## [What the exercise asks]
The requested output is every line from the one with "しかし、個人でやれる限界に幾度となく直面し、挫折を" through the last line below, printed exactly.

## [Data to use]
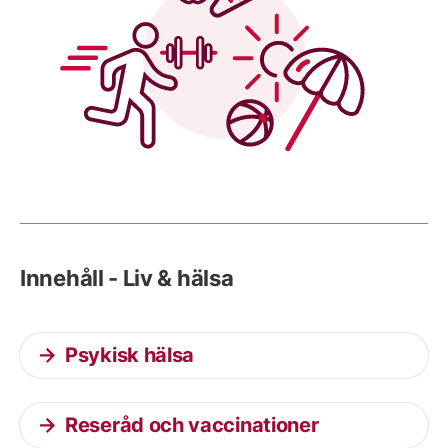
Innehåll - Liv & hälsa
Psykisk hälsa
Reseråd och vaccinationer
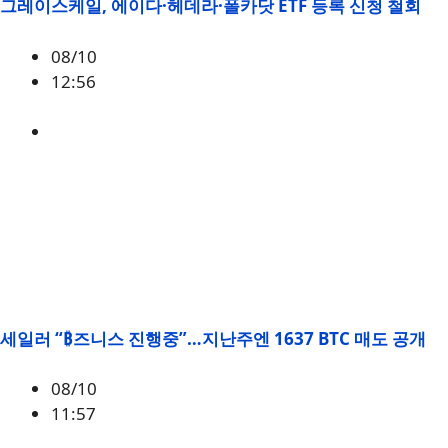
그레이스케일, 에이다·헤데라·폴카닷 ETF 등록 신청 철회
08/10
12:56
ADA
,
DOT
,
HBAR
세일러 “₿즈니스 진행중”…지난주엔 1637 BTC 매도 공개
08/10
11:57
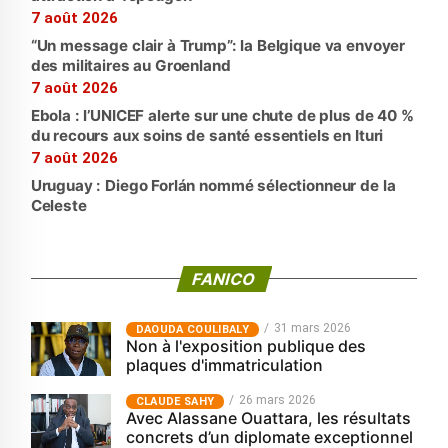
7 août 2026
“Un message clair à Trump”: la Belgique va envoyer
des militaires au Groenland
7 août 2026
Ebola : l’UNICEF alerte sur une chute de plus de 40 %
du recours aux soins de santé essentiels en Ituri
7 août 2026
Uruguay : Diego Forlán nommé sélectionneur de la
Celeste
FANICO
31 mars 2026
‎DAOUDA COULIBALY
Non à l'exposition publique des
plaques d'immatriculation
26 mars 2026
CLAUDE SAHY
Avec Alassane Ouattara, les résultats
concrets d’un diplomate exceptionnel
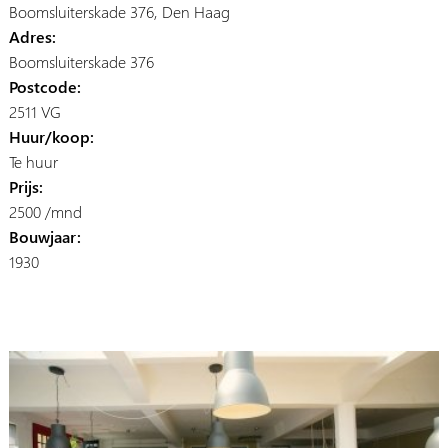
Boomsluiterskade 376, Den Haag
Adres:
Boomsluiterskade 376
Postcode:
2511 VG
Huur/koop:
Te huur
Prijs:
2500 /mnd
Bouwjaar:
1930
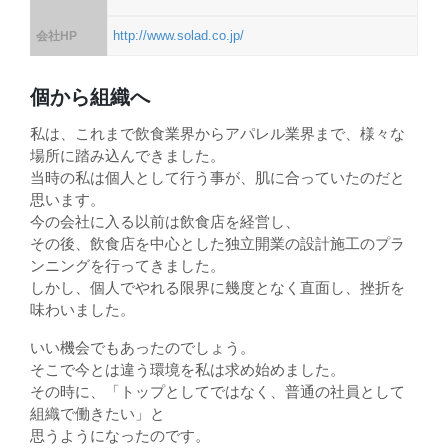
http://www.solad.co.jp/
会社HP
個から組織へ
私は、これまで飲食業界からアパレル業界まで、様々な
場所に踏み込んできました。
当時の私は個人として行う事が、肌に合っていたのだと
思います。
今の会社に入る以前は飲食店を経営し、
その後、飲食店を中心とした独立開業の設計施工のプラ
ンニングを行ってきました。
しかし、個人でやれる限界に幾度となく直面し、挫折を
味わいました。
いい機会でもあったのでしょう。
そこで今とは違う環境を私は求め始めました。
その時に、「トップとしてではなく、普通の社員として
組織で働きたい」と
思うようになったのです。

## [Response]
しかし、個人でやれる限界に幾度となく直面し、挫折を
味わいました。
いい機会でもあったのでしょう。
そこで今とは違う環境を私は求め始めました。
その時に、「トップとしてではなく、普通の社員として
組織で働きたい」と
思うようになったのです。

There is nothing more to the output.